Break and Continue Example in Java
On this page (10sections)
Introduction
Break And Continue is a classic Java console program that demonstrates the concept with complete source code and sample output. break, continue and return alter the normal flow inside loops and methods.
This tutorial walks through the program line by line, explains how the logic works, and highlights best practices you can apply in your own code.
Definition
The statements break and continue alter the normal control flow of compound statements. The break statement immediately jumps to the end (and out) of the appropriate compound statement.
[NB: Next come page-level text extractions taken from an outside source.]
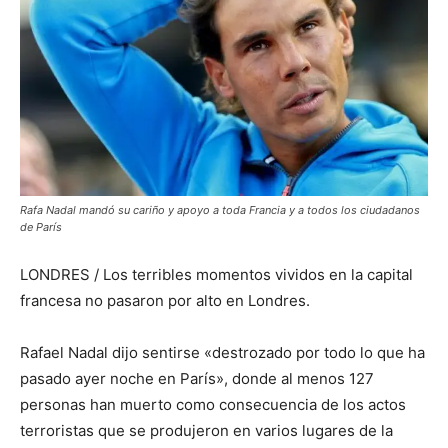
Rafa Nadal mandó su cariño y apoyo a toda Francia y a todos los ciudadanos
de París
LONDRES / Los terribles momentos vividos en la capital
francesa no pasaron por alto en Londres.
Rafael Nadal dijo sentirse «destrozado por todo lo que ha
pasado ayer noche en París», donde al menos 127
personas han muerto como consecuencia de los actos
terroristas que se produjeron en varios lugares de la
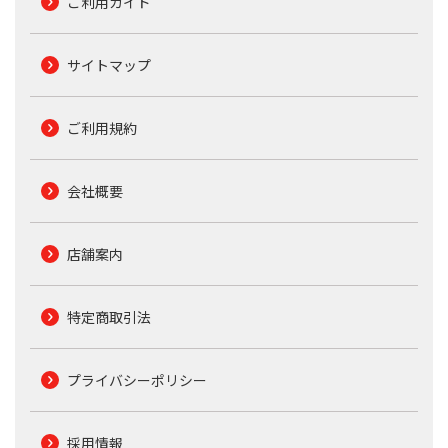
ご利用ガイド
サイトマップ
ご利用規約
会社概要
店舗案内
特定商取引法
プライバシーポリシー
採用情報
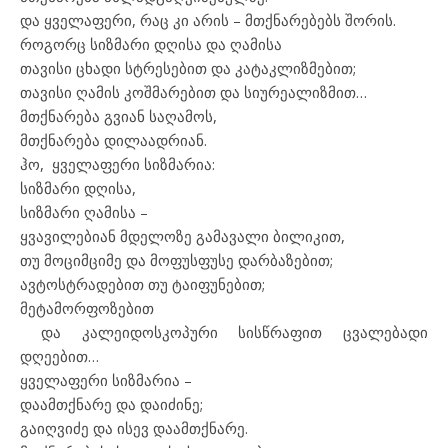
და ყველაფერი, რაც კი არის – მთქნარებებს შორის.
როგორც სიზმარი დღისა და ღამისა
თავისი ცხადი სტრესებით და კატაკლიზმებით;
თავისი ღამის კოშმარებით და სიურეალიზმით…
მთქნარება გვიან საღამოს,
მთქნარება დილაადრიან.
ჰო, ყველაფერი სიზმარია:
სიზმარი დღისა,
სიზმარი ღამისა –
ყვავილებიან მდელოზე გამავალი ბილიკით,
თუ მოციმციმე და მოფუსფუსე დარბაზებით;
ავტოსტრადებით თუ ტაიფუნებით;
მეტამორფოზებით
და კალეიდოსკოპური სისწრაფით ცვალებადი
დღეებით…
ყველაფერი სიზმარია –
დაამთქნარე და დაიძინე;
გაიღვიძე და ისევ დაამთქნარე.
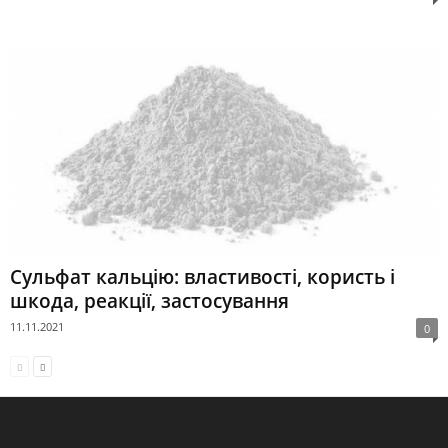
Сульфат кальцію: властивості, користь і
шкода, реакції, застосування
11.11.2021
0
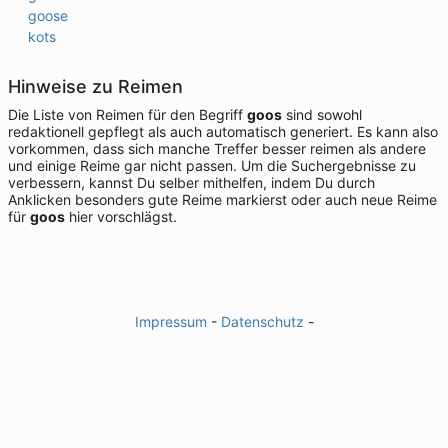
goose
kots
Hinweise zu Reimen
Die Liste von Reimen für den Begriff
goos
sind sowohl
redaktionell gepflegt als auch automatisch generiert. Es kann also
vorkommen, dass sich manche Treffer besser reimen als andere
und einige Reime gar nicht passen. Um die Suchergebnisse zu
verbessern, kannst Du selber mithelfen, indem Du durch
Anklicken besonders gute Reime markierst oder auch neue Reime
für
goos
hier vorschlägst.
Impressum
-
Datenschutz
-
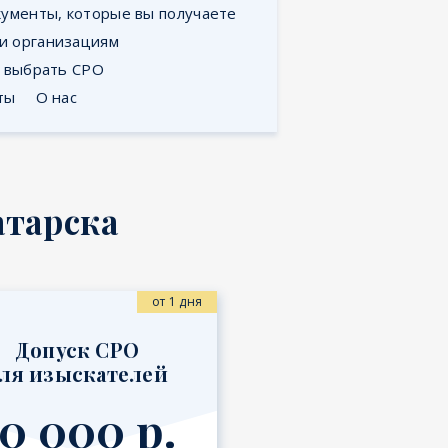
ументы, которые вы получаете
 и организациям
к выбрать СРО
ты
О нас
атарска
от 1 дня
Допуск СРО
ля изыскателей
0 000 р.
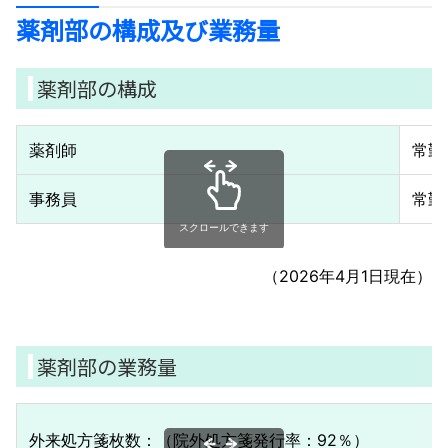
薬剤部の構成及び業務量
薬剤部の構成
薬剤師
常勤
事務員
常勤
スクロールできます
（2026年4月1日現在）
薬剤部の業務量
外来処方箋枚数：（院外処方箋発行率：92％）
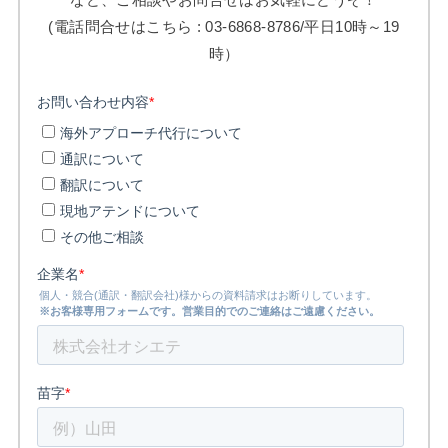
(電話問合せはこちら : 03-6868-8786/平日10時～19
時）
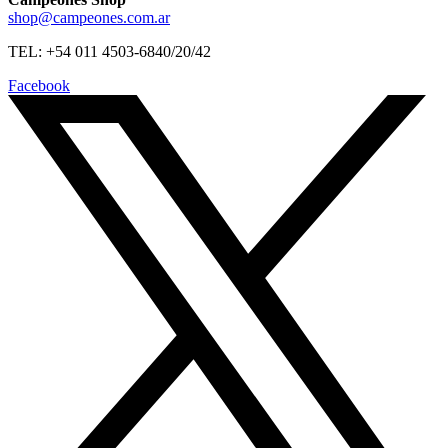
shop@campeones.com.ar
TEL: +54 011 4503-6840/20/42
Facebook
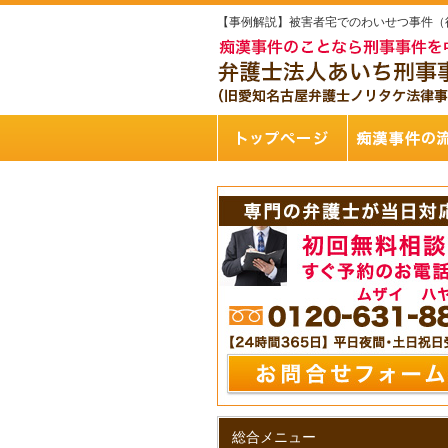
【事例解説】被害者宅でのわいせつ事件（
総合メニュー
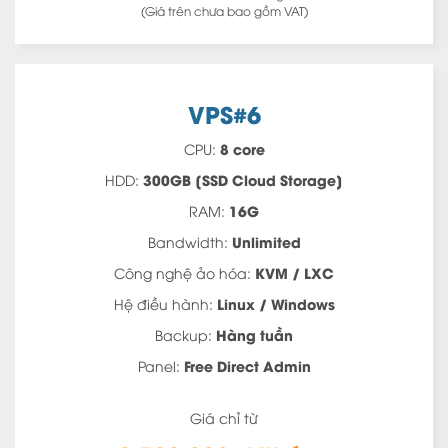
(Giá trên chưa bao gồm VAT)
VPS#6
8 core
CPU:
300GB [SSD Cloud Storage]
HDD:
16G
RAM:
Unlimited
Bandwidth:
KVM / LXC
Công nghệ ảo hóa:
Linux / Windows
Hệ điều hành:
Hàng tuần
Backup:
Free Direct Admin
Panel:
Giá chỉ từ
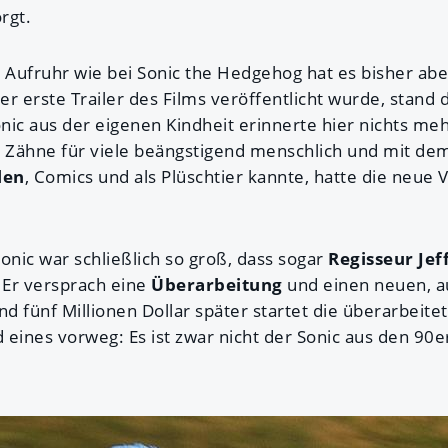
rgt.
n Aufruhr wie bei Sonic the Hedgehog hat es bisher abe
 erste Trailer des Films veröffentlicht wurde, stand 
nic aus der eigenen Kindheit erinnerte hier nichts me
die Zähne für viele beängstigend menschlich und mit de
len
, Comics und als Plüschtier kannte, hatte die neue
onic war schließlich so groß, dass sogar
Regisseur Jef
 Er versprach eine
Überarbeitung
und einen neuen, a
 fünf Millionen Dollar später startet die überarbeite
eines vorweg: Es ist zwar nicht der Sonic aus den 90er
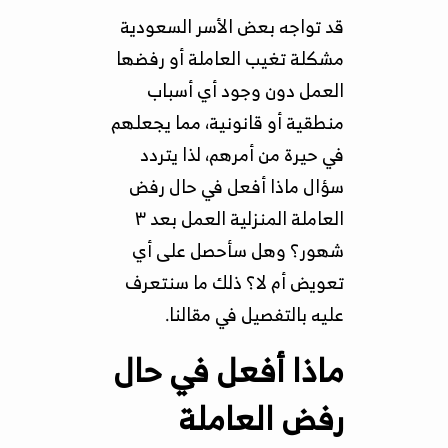
قد تواجه بعض الأسر السعودية
مشكلة تغيب العاملة أو رفضها
العمل دون وجود أي أسباب
منطقية أو قانونية، مما يجعلهم
في حيرة من أمرهم، لذا يتردد
سؤال ماذا أفعل في حال رفض
العاملة المنزلية العمل بعد ٣
شهور؟ وهل سأحصل على أي
تعويض أم لا؟ ذلك ما سنتعرف
عليه بالتفصيل في مقالنا.
ماذا أفعل في حال
رفض العاملة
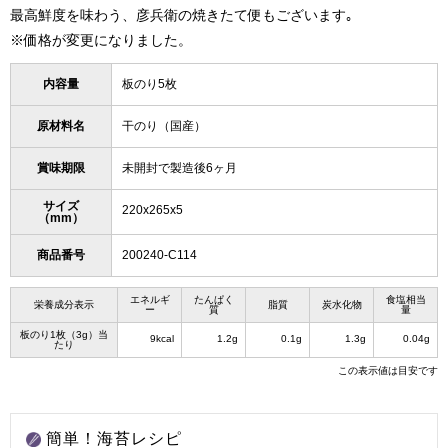
最高鮮度を味わう、彦兵衛の
焼きたて便
もございます｡
※価格が変更になりました。
内容量
板のり5枚
原材料名
干のり（国産）
賞味期限
未開封で製造後6ヶ月
サイズ
220x265x5
（mm）
商品番号
200240-C114
エネルギ
たんぱく
食塩相当
栄養成分表示
脂質
炭水化物
ー
質
量
板のり1枚（3g）当
9kcal
1.2g
0.1g
1.3g
0.04g
たり
この表示値は目安です
簡単！海苔レシピ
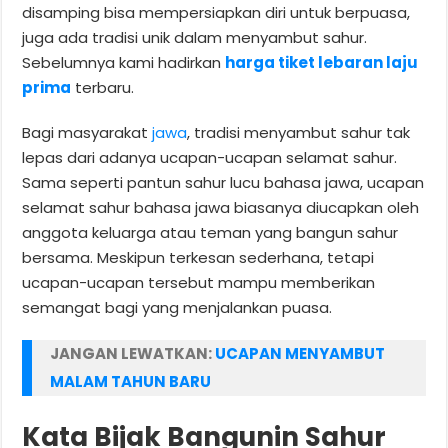
disamping bisa mempersiapkan diri untuk berpuasa,
juga ada tradisi unik dalam menyambut sahur.
Sebelumnya kami hadirkan
harga tiket lebaran laju
prima
terbaru.
Bagi masyarakat
jawa
, tradisi menyambut sahur tak
lepas dari adanya ucapan-ucapan selamat sahur.
Sama seperti pantun sahur lucu bahasa jawa, ucapan
selamat sahur bahasa jawa biasanya diucapkan oleh
anggota keluarga atau teman yang bangun sahur
bersama. Meskipun terkesan sederhana, tetapi
ucapan-ucapan tersebut mampu memberikan
semangat bagi yang menjalankan puasa.
JANGAN LEWATKAN:
UCAPAN MENYAMBUT
MALAM TAHUN BARU
Kata Bijak Bangunin Sahur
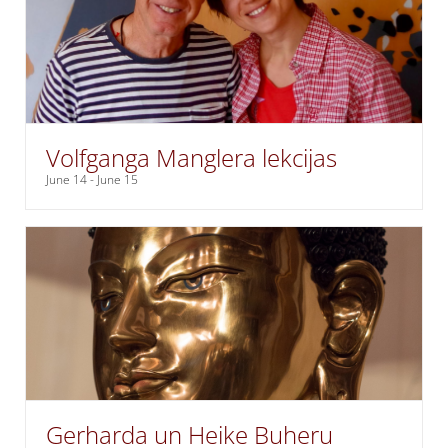
Volfganga Manglera lekcijas
June 14
-
June 15
Gerharda un Heike Buheru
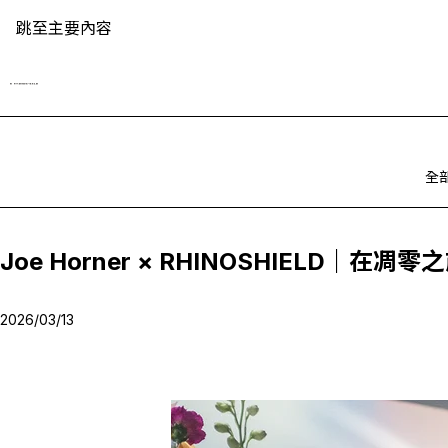
跳至主要內容
全
Joe Horner × RHINOSHIELD
2026/03/13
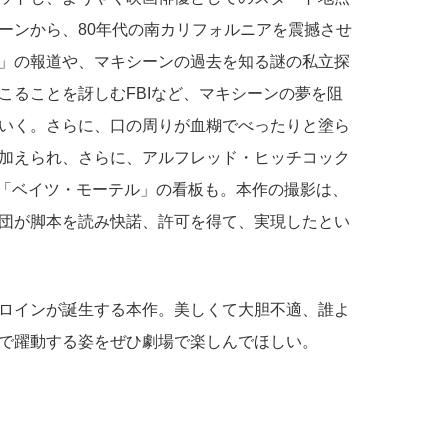
ーンから、80年代の南カリフォルニアを震撼させ
」の報道や、マキシーンの過去を知る謎の私立探
こることを訝しむFBIなど、マキシーンの夢を阻
いく。さらに、口の周りが血糊でべったりと塗ら
加えられ、さらに、アルフレッド・ヒッチコック
「ベイツ・モーテル」の看板も。本作の撮影は、
団が脚本を読み快諾、許可を得て、実現したとい
ロインが誕生する本作。美しくて大胆不適、誰よ
で躍動する姿をぜひ劇場で楽しんでほしい。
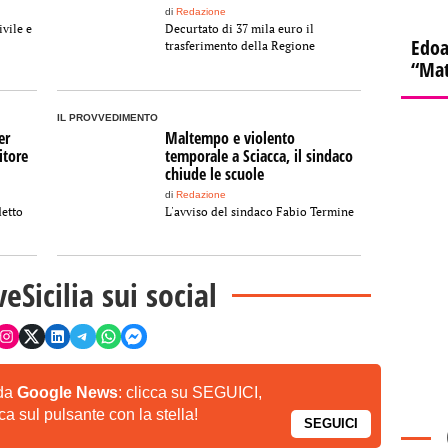
di
Redazione
ivile e
Decurtato di 37 mila euro il
Edoa
trasferimento della Regione
“Mat
IL PROVVEDIMENTO
er
Maltempo e violento
itore
temporale a Sciacca, il sindaco
chiude le scuole
di
Redazione
detto
L'avviso del sindaco Fabio Termine
veSicilia sui social
 da
Google News
: clicca su SEGUICI,
a sul pulsante con la stella!
SEGUICI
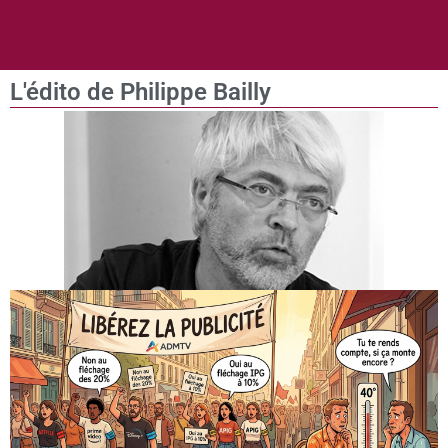
L'édito de Philippe Bailly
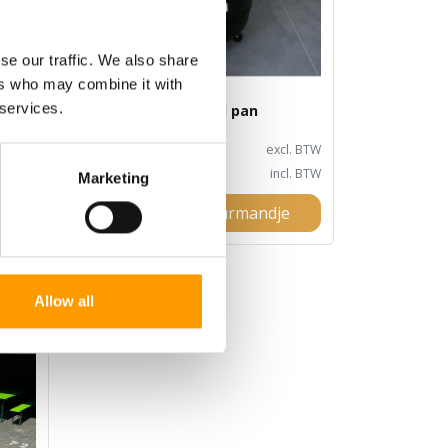
se our traffic. We also share
ers who may combine it with
 services.
Warmhoud pan
15,00
l. BTW
1 dag
excl. BTW
18,15
cl. BTW
1 dag
incl. BTW
Marketing
e
In huurmandje
Allow all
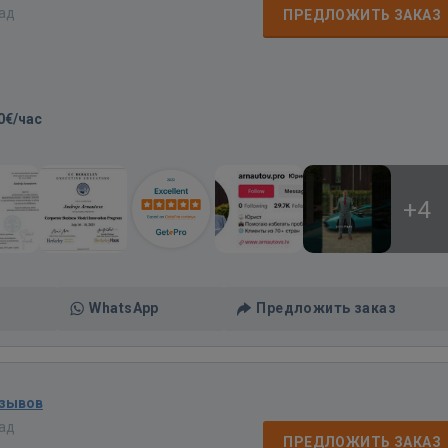
зад
ПРЕДЛОЖИТЬ ЗАКАЗ
0€/час
+4
WhatsApp
Предложить заказ
тзывов
зад
ПРЕДЛОЖИТЬ ЗАКАЗ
The continue statement immediately jumps to the next iteration (if any) of the appropriate loop.
Syntax
break;
continue;
Break And Continue Example Program
public class BreakAndContinue{
public static void main(String args[]) {
int[] numbers= new int[]{101,102,103,104,105,106,107,108,109,110};
int add = 0;
for(int i=0; i< numbers.length; i++){
System.out.println("iteration: " + i);
if(i == 5){
System.out.println("calling break statement");
break;
}
if(i%2 != 0){
add = add + numbers[i];
System.out.println("calling continue statement");
continue;
}
System.out.println("Last line of loop executed only for even number of iterations: " + numbers[i]);
}
System.out.println("This is outside the loop, sum: " + add);
}
}
Sample Output
iteration: 0
Last line of loop executed only for even number of iterations: 101
iteration: 1
calling continue statement
iteration: 2
Last line of loop executed only for even number of iterations: 103
iteration: 3
calling continue statement
iteration: 4
Last line of loop executed only for even number of iterations: 105
iteration: 5
calling break statement
This is outside the loop, sum: 206
When to use
Use this break and continue example when learning or revising core Java syntax.
How it works
-
Execution begins in the
mainmethod — the JVM calls this method when you run the class. -
int[] numbers= new int[]{101,102,103,104,105,106,107,108,109,110};updates a variable used in the calculation or output. -
int add = 0;updates a variable used in the calculation or output. -
A loop repeats the block until its condition becomes false.
-
A
println/printcall writes text to the console — part of the sample output below. -
The
ifstatement runs the nested code only when the condition is true. -
A
println/printcall writes text to the console — part of the sample output below. -
The
ifstatement runs the nested code only when the condition is true.
Best Practices
- Use meaningful variable and class names that describe their purpose.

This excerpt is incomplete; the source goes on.